**Exercise:** The answer should be each line from the entries below that has the word "pour" in it.

**Records to use:**
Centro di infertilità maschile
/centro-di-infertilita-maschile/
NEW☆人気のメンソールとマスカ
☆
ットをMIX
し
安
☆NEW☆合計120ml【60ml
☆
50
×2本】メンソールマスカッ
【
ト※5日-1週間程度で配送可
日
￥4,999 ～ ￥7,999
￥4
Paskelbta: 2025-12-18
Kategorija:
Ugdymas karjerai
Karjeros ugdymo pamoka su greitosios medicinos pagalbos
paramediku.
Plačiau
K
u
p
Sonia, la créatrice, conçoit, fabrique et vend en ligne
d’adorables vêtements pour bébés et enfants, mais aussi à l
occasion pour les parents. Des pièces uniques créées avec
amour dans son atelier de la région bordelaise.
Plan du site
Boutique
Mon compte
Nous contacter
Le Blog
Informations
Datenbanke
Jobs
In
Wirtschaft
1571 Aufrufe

...

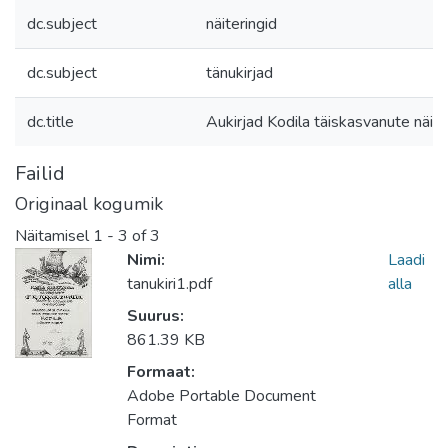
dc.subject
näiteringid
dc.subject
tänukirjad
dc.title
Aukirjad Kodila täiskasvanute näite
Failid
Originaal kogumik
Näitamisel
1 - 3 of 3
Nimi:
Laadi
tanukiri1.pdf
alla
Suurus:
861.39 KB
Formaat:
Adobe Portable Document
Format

**Answer to this problem:**
d’adorables vêtements pour bébés et enfants, mais aussi à l
occasion pour les parents. Des pièces uniques créées avec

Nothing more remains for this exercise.